Feature Extraction

functime has over 100+ time-series feature extractors (e.g. binned_entropy, longest_streak_above_mean) available for any Polars Series. Approximately 85% of the implementations are optimized lazy queries and works on both polars.Series and polars.Expr.

Check out the API reference for a list of supported feature extractors.

Usage Examples

Every feature is easily accessible via functime's custom ts (time-series) namespace, which works with any Polars Series or expression. To register the custom ts Polars namespace, you must first import functime.

import polars as pl
import numpy as np
from functime.feature_extractors import FeatureExtractor, binned_entropy

# Load commodities price data
y = pl.read_parquet("https://github.com/functime-org/functime/raw/main/data/commodities.parquet")

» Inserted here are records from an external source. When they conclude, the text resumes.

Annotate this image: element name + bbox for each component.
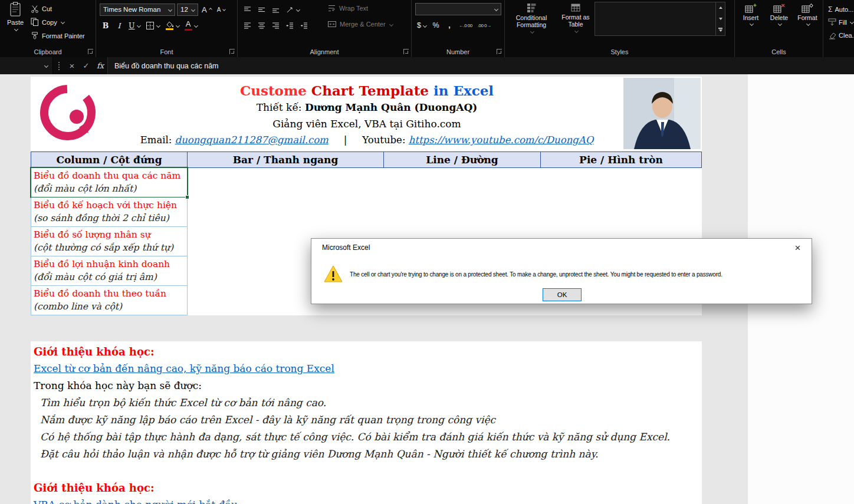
chart-list-item-3[interactable]: Biểu đồ số lượng nhân sự (cột thường có … (31, 227, 188, 256)
format-painter-icon (31, 31, 39, 40)
formula-input[interactable]: Biểu đồ doanh thu qua các năm (107, 57, 854, 74)
wrap-text-button[interactable]: Wrap Text (327, 4, 368, 12)
gallery-down-button[interactable] (716, 14, 725, 25)
gallery-more-button[interactable] (716, 24, 725, 35)
font-name-combo[interactable]: Times New Roman (100, 4, 175, 16)
fill-handle[interactable] (185, 195, 189, 199)
align-center-button[interactable] (255, 19, 268, 32)
underline-button[interactable]: U (127, 19, 142, 32)
decrease-decimal-icon (478, 23, 491, 28)
gallery-up-button[interactable] (716, 2, 725, 14)
copy-button[interactable]: Copy (31, 17, 85, 28)
number-format-combo[interactable] (415, 3, 501, 15)
header-cell-line[interactable]: Line / Đường (384, 151, 541, 168)
ok-button[interactable]: OK (543, 288, 582, 301)
course2-link[interactable]: VBA cơ bản dành cho người mới bắt đầu (34, 498, 238, 504)
middle-align-button[interactable] (255, 3, 268, 16)
align-right-button[interactable] (270, 19, 282, 32)
title-block: Custome Chart Template in Excel Thiết kế… (119, 83, 615, 151)
paste-button[interactable]: Paste (3, 2, 28, 43)
chart-list-item-4[interactable]: Biểu đồ lợi nhuận kinh doanh (đổi màu cộ… (31, 256, 188, 286)
dollar-icon (417, 21, 421, 29)
decrease-decimal-button[interactable] (476, 19, 493, 32)
top-align-button[interactable] (241, 3, 254, 16)
format-as-table-button[interactable]: Format as Table (559, 3, 592, 32)
comma-icon (448, 21, 450, 29)
align-left-button[interactable] (241, 19, 254, 32)
font-color-icon (185, 20, 192, 31)
increase-font-size-button[interactable] (200, 3, 214, 16)
ribbon-group-clipboard: Paste Cut Copy Format Painter Clipboard (0, 0, 96, 57)
font-color-button[interactable] (183, 19, 199, 32)
conditional-formatting-button[interactable]: Conditional Formatting (507, 3, 556, 33)
middle-align-icon (257, 5, 266, 14)
gitiho-logo[interactable] (37, 81, 99, 144)
format-cells-button[interactable]: Format (795, 4, 820, 25)
font-dialog-launcher[interactable] (229, 49, 235, 54)
cancel-button[interactable] (65, 61, 79, 71)
dialog-titlebar[interactable]: Microsoft Excel (311, 239, 812, 256)
shrink-font-icon (217, 5, 221, 14)
chart-list-item-1[interactable]: Biểu đồ doanh thu qua các năm (đổi màu c… (31, 168, 188, 197)
header-cell-bar[interactable]: Bar / Thanh ngang (188, 151, 384, 168)
orientation-icon (285, 5, 294, 14)
course1-link[interactable]: Excel từ cơ bản đến nâng cao, kỹ năng bá… (34, 361, 334, 376)
name-box[interactable] (0, 57, 53, 74)
decrease-font-size-button[interactable] (215, 3, 228, 16)
header-cell-pie[interactable]: Pie / Hình tròn (541, 151, 702, 168)
course2-heading: Giới thiệu khóa học: (34, 480, 155, 495)
wrap-text-icon (327, 4, 336, 12)
accounting-format-button[interactable] (415, 19, 428, 32)
instructor-photo[interactable] (623, 78, 701, 149)
comma-style-button[interactable] (444, 19, 455, 32)
clipboard-dialog-launcher[interactable] (88, 49, 93, 54)
autosum-button[interactable]: Auto... (828, 4, 854, 15)
clipboard-group-label: Clipboard (0, 48, 96, 55)
email-link[interactable]: duongquan211287@gmail.com (175, 134, 329, 146)
enter-button[interactable] (79, 61, 93, 70)
font-group-label: Font (96, 48, 237, 55)
bold-button[interactable]: B (100, 19, 111, 32)
cut-button[interactable]: Cut (31, 3, 85, 14)
alignment-dialog-launcher[interactable] (403, 49, 409, 54)
fill-button[interactable]: Fill (828, 17, 854, 28)
borders-button[interactable] (144, 19, 162, 32)
alignment-group-label: Alignment (238, 48, 411, 55)
chart-list-item-2[interactable]: Biểu đồ kế hoạch với thực hiện (so sánh … (31, 197, 188, 227)
insert-cells-icon (745, 4, 757, 13)
italic-button[interactable]: I (113, 19, 125, 32)
percent-style-button[interactable] (430, 19, 442, 32)
insert-function-button[interactable] (93, 61, 107, 70)
dialog-message: The cell or chart you're trying to chang… (350, 271, 807, 278)
header-cell-column[interactable]: Column / Cột đứng (31, 151, 188, 168)
delete-cells-button[interactable]: Delete (767, 4, 791, 25)
ribbon-group-number: Number (412, 0, 505, 57)
formula-bar-grip[interactable] (58, 62, 60, 70)
merge-center-icon (327, 20, 337, 28)
chart-list-item-5[interactable]: Biểu đồ doanh thu theo tuần (combo line … (31, 286, 188, 315)
cell-styles-gallery[interactable] (594, 2, 725, 36)
bottom-align-icon (271, 5, 280, 14)
clear-button[interactable]: Clea... (828, 29, 854, 41)
font-name-dropdown-icon (168, 7, 172, 11)
format-painter-button[interactable]: Format Painter (31, 30, 85, 41)
fill-color-button[interactable] (163, 19, 181, 32)
number-dialog-launcher[interactable] (497, 49, 502, 54)
course1-point-4: Đặt câu hỏi thảo luận và nhận được hỗ tr… (40, 447, 598, 462)
merge-center-button[interactable]: Merge & Center (327, 20, 393, 28)
increase-indent-button[interactable] (298, 19, 310, 32)
fill-color-icon (165, 21, 174, 30)
warning-icon (323, 265, 343, 284)
protected-sheet-dialog: Microsoft Excel The cell or chart you're… (311, 238, 812, 304)
bottom-align-button[interactable] (270, 3, 282, 16)
insert-cells-button[interactable]: Insert (738, 4, 763, 25)
youtube-link[interactable]: https://www.youtube.com/c/DuongAQ (409, 134, 594, 146)
increase-decimal-button[interactable] (457, 19, 474, 32)
orientation-button[interactable] (284, 3, 301, 16)
doc-title: Custome Chart Template in Excel (119, 83, 615, 101)
font-size-combo[interactable]: 12 (177, 4, 198, 16)
font-size-dropdown-icon (191, 7, 195, 11)
dialog-title: Microsoft Excel (322, 243, 370, 252)
dialog-close-button[interactable] (784, 239, 811, 256)
decrease-indent-button[interactable] (284, 19, 296, 32)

# Get column names ("commodity_type", "time", "price")
entity_col, time_col, value_col = y.columns

# Extract a single feature from a single time-series
binned_entropy = binned_entropy(
    pl.Series(np.random.normal(0, 1, size=10)),
    bin_count=10
)

# 🔥 Also works on LazyFrames with query optimization
features = (
    pl.LazyFrame({
        "index": [0, 1, 2, 3, 4, 5, 6, 7, 8, 9],
        "value": np.random.normal(0, 1, size=10)
    })
    .select(
        binned_entropy=pl.col("value").ts.binned_entropy(bin_count=10),
        lempel_ziv_complexity=pl.col("value").ts.lempel_ziv_complexity(threshold=3),
        longest_streak_above_mean=pl.col("value").ts.longest_streak_above_mean(),
    )
    .collect()
)

# 🚄 Extract features blazingly fast on many
# stacked time-series using `group_by`
features = (
    y.group_by(entity_col)
    .agg(
        binned_entropy=pl.col(value_col).ts.binned_entropy(bin_count=10),
        lempel_ziv_complexity=pl.col(value_col).ts.lempel_ziv_complexity(threshold=3),
        longest_streak_above_mean=pl.col(value_col).ts.longest_streak_above_mean(),
    )
)

# 🚄 Extract features blazingly fast on windows
# of many time-series using `group_by_dynamic`
features = (
    # Compute rolling features at yearly intervals
    y.group_by_dynamic(
        time_col,
        every="12mo",
        by=entity_col,
    )
    .agg(
        binned_entropy=pl.col(value_col).ts.binned_entropy(bin_count=10),
        lempel_ziv_complexity=pl.col(value_col).ts.lempel_ziv_complexity(threshold=3),
        longest_streak_above_mean=pl.col(value_col).ts.longest_streak_above_mean(),
    )
)